Y cuando el forastero hubo ocupado la única silla que había allí, empezó
la historia en estos términos.
-Usted sabe bien que en todos los pueblos hay algún pícaro que se finge
tonto, y el de Santa Marina hace veinte años robó al señor que vivía en
esta casa, sin que nadie lo sospechase. Mi padre, que lo vio, no quiso
delatarle porque había sido amigo suyo; pero desde entonces se le halló
más preocupado y más silencioso cada día, por lo que al morir el ladrón -a
quien no aprovechó el robo, pues apenas vivió tres meses después
de cometerlo- fue tenido él por tonto también. Mi pobre padre sufrió mucho
con eso, porque nadie quería darle trabajo, y se vio obligado a gastar
poco a poco sus economías.
Apenas murió, después de una breve enfermedad, mi madre tuvo que
ponerse a servir para mantenerme, y yo heredé la fama de tonto que tenía
mi padre, por mi carácter tímido y medroso. Cuando fui mayor, pensé sacar
partido de lo que llamaban mi tontería, en provecho de mi madre. -El
pueblo entero se ríe de mí, me dije, pues yo me reiré más de él. -Y una
noche me introduje en la casa del duende y vi que no había en ella nada
extraño, y que mi madre y yo podíamos dormir perfectamente, dejando bien
cerrada nuestra choza, ella en la cama del avaro y yo en el catre donde
descansaba un criado a quien después echó. Estas noches usted le ha
quitado la cama a mi madre, que se ha quedado en nuestra cabaña. Entramos
aquí por la puerta del jardín, pues tenemos todas las llaves de la casa
que el ladrón, que las mandó hacer, se dejó un día olvidadas en la nuestra
después de cometer el robo, y contando una historia hoy, inventado un
suceso raro mañana, logré que nadie dudase de la existencia del duende y
que le hicieran ofrecimientos de huevos, pan, leche y otras cosas con las
que nos mantenemos mi madre y yo. Lo que los dos ganamos
trabajando, cuando hay en qué, lo ahorramos, y el día que tengamos
bastante dinero nos iremos muy lejos para vivir en paz. Esto es cuanto
puedo decirle, caballero.
-Pero eso -dijo el joven-, no me explica tu terror cuando querían
encerrarte en la casa del duende...
-Era fingido, yo no temía nada.
-Pues entonces eres un gran actor.
-Sí, señor, pero encargado siempre del papel de tonto.

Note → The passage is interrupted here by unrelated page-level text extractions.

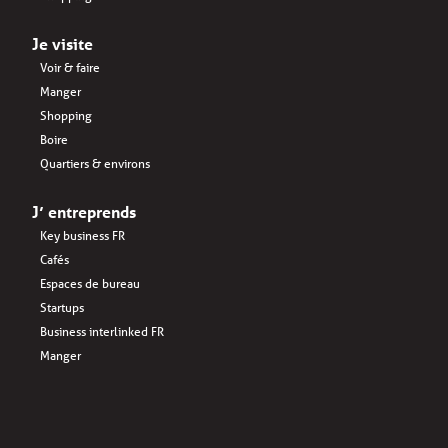
Je visite
Voir & faire
Manger
Shopping
Boire
Quartiers & environs
J’ entreprends
Key business FR
Cafés
Espaces de bureau
Startups
Business interlinked FR
Manger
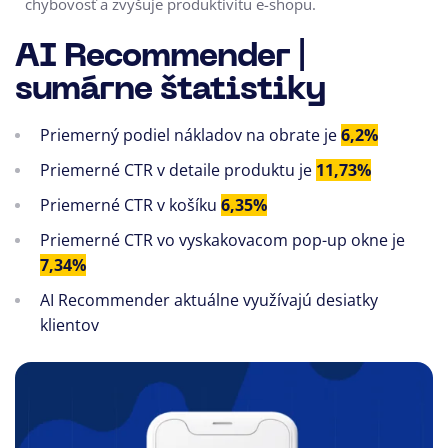
chybovosť a zvyšuje produktivitu e-shopu.
AI Recommender |
sumárne štatistiky
Priemerný podiel nákladov na obrate je
6,2%
Priemerné CTR v detaile produktu je
11,73%
Priemerné CTR v košíku
6,35%
Priemerné CTR vo vyskakovacom pop-up okne je
7,34%
AI Recommender aktuálne využívajú desiatky
klientov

El forastero le prometió callar y lo cumplió, dándole antes de marcharse
una cantidad de dinero para que el niño y su infeliz madre pudieran dejar
más pronto aquel lugar y la miserable vida que en él llevaban. Les ofreció
también su apoyo para que lograran trabajar, sacando buen producto, en la
ciudad que él habitaba.
Al día siguiente pudo ver cómo se burlaban del chico los muchachos, pero
al partir llevaba la convicción de que la persona más inteligente de Santa
Marina era aquel niño a quien llamaban Ginesillo el tonto.